Upon arrival at the facility, the person shall be informed of the reasons for emergency examination and of his right to communicate immediately with others. He shall be given reasonable use of the telephone. He shall be requested to furnish the names of parties whom he may want notified of his custody and kept informed of his status. The county administrator or the director of the facility shall:
(1) give notice to such parties of the whereabouts and status of the person, how and when he may be contacted and visited, and how they may obtain information concerning him while he is in inpatient treatment; and
(2) take reasonable steps to assure that while the person is detained, the health and safety needs of any of his dependents are met, and that his personal property and the premises he occupies are secure.

50 Pa. Stat. § 7302(c)(1)-(2).

         B. Pennsylvania Uniform Firearms Act (“PUFA”)

         The PUFA regulates firearm possession in Pennsylvania. Relevant here is Section 6105, which identifies persons who are prohibited from possessing firearms. 18 Pa. Cons. Stat. Ann. § 6105. Section 6105(a)(1) provides in relevant part:

A person who has been convicted of an offense enumerated in subsection (b), within or without this Commonwealth, regardless of the length of sentence or whose conduct meets the criteria in subsection (c) shall not possess, use, control, sell, transfer or manufacture or obtain a license to possess, use, control, sell, transfer or manufacture a firearm in this Commonwealth. . . .

18 Pa. Cons. Stat. Ann. § 6105(a)(1). Additionally, under subsection (c), the following persons “shall be subject to the prohibition of subsection (a)”:

A person who has been adjudicated as an incompetent or who has been involuntarily committed to a mental institution for inpatient care and treatment under section 302, 303 or 304 of the provisions of the act of July 9, 1976 (P.L. 817, No. 143), known as the Mental Health Procedures Act.
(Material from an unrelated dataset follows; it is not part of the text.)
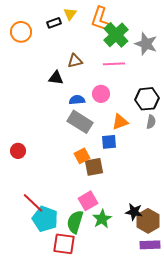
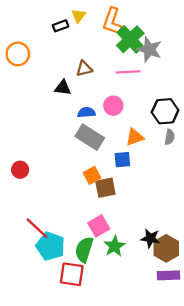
orange circle: (21, 32) -> (18, 54), moved
gray star: (146, 44) -> (149, 49), moved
This paragraph shall not apply to any proceeding under section 302 of the Mental Health Procedures Act unless the examining physician has issued a certification that inpatient care was necessary or that the person was committable.

Id. § 6105(c)(4). Therefore, a person temporarily committed and certified under Section 302 of MHPA, discussed above, is prohibited from possessing firearms in Pennsylvania. Id.

         And most notably, a person subject to the prohibition of Section 6105(a) has a “reasonable period of time, not to exceed 60 days from the date of the imposition of the disability under this subsection, in which to sell or transfer that person's firearms to another eligible person who is not a member of the prohibited person's household.” Id. § 6105(a)(2)(i).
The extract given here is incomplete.